Work to be completed> Please, could you print all the lines below exactly, leaving out the pictures?

The data>
┏━━
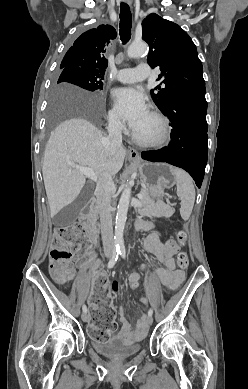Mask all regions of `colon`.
<instances>
[{"label": "colon", "instance_id": "obj_1", "mask_svg": "<svg viewBox=\"0 0 248 389\" xmlns=\"http://www.w3.org/2000/svg\"><path fill=\"white\" fill-rule=\"evenodd\" d=\"M177 239L180 244H184L187 240V234L181 231L178 233ZM87 250L88 243L79 225L62 226L54 230L49 255V271L56 282L65 284L68 281L73 273L71 261H82ZM177 263L182 270L188 267L189 256L187 252L178 253ZM110 278V273H99L93 283L95 291L91 298L93 305L88 307L89 312H93V320L90 326L84 327V332L90 333L95 338L96 344H107L110 338L107 332L114 331L117 326L115 322L116 312L111 305V290L103 289ZM139 283L140 278L133 277L128 286L131 291H138ZM142 299L146 300L147 296L143 295Z\"/></svg>", "mask_w": 248, "mask_h": 389}]
</instances>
┗━━
Response>
Mask all regions of `colon`.
<instances>
[{"label": "colon", "instance_id": "obj_1", "mask_svg": "<svg viewBox=\"0 0 248 389\" xmlns=\"http://www.w3.org/2000/svg\"><path fill=\"white\" fill-rule=\"evenodd\" d=\"M177 239L180 244H184L187 240V234L181 231L178 233ZM87 250L88 243L79 225L62 226L54 230L49 255V271L56 282L65 284L68 281L73 273L71 261H82ZM177 263L182 270L188 267L189 256L187 252L178 253ZM110 278V273H99L93 283L95 291L91 298L93 305L88 307L89 312H93V320L90 326L84 327V332L90 333L95 338L96 344H107L110 338L107 332L114 331L117 326L115 322L116 312L111 305V290L103 289ZM139 283L140 278L133 277L128 286L131 291H138ZM142 299L146 300L147 296L143 295Z\"/></svg>", "mask_w": 248, "mask_h": 389}]
</instances>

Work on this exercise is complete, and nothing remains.